#35099: Combining QuerySets with "|" or "&" produce side effects affecting
further
queries
-------------------------------------+-------------------------------------
Reporter: Alan | Owner: nobody
Type: Bug | Status: new
Component: Database layer | Version: 5.0
(models, ORM) |
Severity: Normal | Resolution:
Keywords: | Triage Stage:
| Unreviewed
Has patch: 0 | Needs documentation: 0
Needs tests: 0 | Patch needs improvement: 0
Easy pickings: 0 | UI/UX: 0
-------------------------------------+-------------------------------------
Description changed by Alan:
Old description:
> Hello everyone.
>
> Combining some queries with "|" or "&" somehow affects queries involved
> in the operation, leading to malformed SQL and unexpected results.
>
> Here are details and steps to reproduce. Apologise, for maybe a bit
> confusing model names, I copied them from production.
> {{{
> class SiteUser(models.Model):
> pass
>
> class Notification(models.Model):
> user = models.ForeignKey(to=SiteUser, on_delete=models.CASCADE)
>
> class PayoutRequest(models.Model):
> requester = models.ForeignKey(to=SiteUser, on_delete=models.CASCADE)
> }}}
>
> Test:
> {{{
> from django.test import TestCase
> from django.db.models import OuterRef, Exists
> from reproduce.models import Notification, SiteUser, PayoutRequest
>
> class Reproduce(TestCase):
>
> def test(self):
> u01 = SiteUser.objects.create()
> u02 = SiteUser.objects.create()
> u03 = SiteUser.objects.create()
>
> Notification.objects.create(user=u01)
> PayoutRequest.objects.create(requester=u01)
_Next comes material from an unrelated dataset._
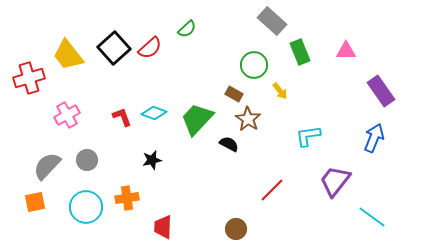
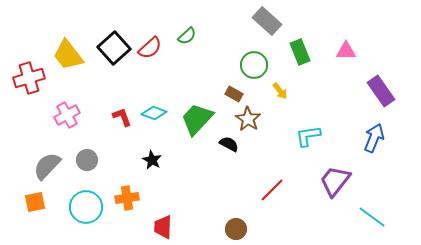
gray rectangle: moved 5 px left
green semicircle: moved 7 px down
black star: rotated 30 degrees counterclockwise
> Notification.objects.create(user=u02)
> PayoutRequest.objects.create(requester=u03)
>
> are_active = SiteUser.objects.all().distinct()
> got_money = SiteUser.objects.filter(
> Exists(PayoutRequest.objects.filter(requester=OuterRef('pk')))
> ).distinct()
> whatever_query = SiteUser.objects.all().distinct()
>
> # Execute queries first time
> need_help = are_active.exclude(pk__in=got_money)
> notified =
> Notification.objects.filter(user__in=need_help).values_list('user_id',
> flat=True)
> query_before = str(notified.query)
>
> self.assertEqual(len(notified), 1) # correct
>
> whatever_query | got_money # Touch "got_money" with any other
> query
>
> # Execute same queries second time
> need_help = are_active.exclude(pk__in=got_money)
> notified =
> Notification.objects.filter(user__in=need_help).values_list('user_id',
> flat=True)
> query_after = str(notified.query)
>
> print(query_before)
> print(query_after)
> self.assertEqual(len(notified), 1) # expected 1, got 0
> self.assertEqual(query_before, query_after) # false
> }}}
>
> As you can see, merely touching the `got_money` query with any other
> query leads to modifying the results of the same queries executed after
> that.
> This test case probably may be simplified even further, but
> unfortunately, I have no more time resources to dig much deeper.
>
> I had another queries built using simple .filter() and .exclude(). Those
> were not affected by combining.
> I found only this query `got_money` using `Exists()` and `OuterRef()` to
> be affected. There might be more of which I am not aware of.
>
> The reason for this I don't know, but `query_before` and `query_after`
> differs.
> `query_before` correctly separates subqueries using W0, U0, V0 aliases,
> while the `query_after` uses a single U0 alias for all subqueries,
> leading to incorrect results.
>
> Before
> {{{
> SELECT
> "reproduce_notification"."user_id"
> FROM
> "reproduce_notification"
> WHERE
> "reproduce_notification"."user_id" IN (
> SELECT
> DISTINCT W0."id"
> FROM
> "reproduce_siteuser" W0
> WHERE
> NOT (
> W0."id" IN (
> SELECT
> DISTINCT V0."id"
> FROM
> "reproduce_siteuser" V0
> WHERE
> EXISTS(
> SELECT
> 1 AS "a"
> FROM
> "reproduce_payoutrequest" U0
> WHERE
> U0."requester_id" = (V0."id")
> LIMIT
> 1
> )
> )
> )
> )
> }}}
>
> After
> {{{
> SELECT
> "reproduce_notification"."user_id"
> FROM
> "reproduce_notification"
> WHERE
> "reproduce_notification"."user_id" IN (
> SELECT
> DISTINCT U0."id"
> FROM
> "reproduce_siteuser" U0
> WHERE
> NOT (
> U0."id" IN (
> SELECT
> DISTINCT U0."id"
> FROM
> "reproduce_siteuser" U0
> WHERE
> EXISTS(
> SELECT
> 1 AS "a"
> FROM
> "reproduce_payoutrequest" U0
> WHERE
> U0."requester_id" = (U0."id")
> LIMIT
> 1
> )
> )
> )
> )
> }}}
New description:
Hello everyone.
Combining some queries with "|" or "&" somehow affects queries involved
in the operation, leading to malformed SQL and unexpected results.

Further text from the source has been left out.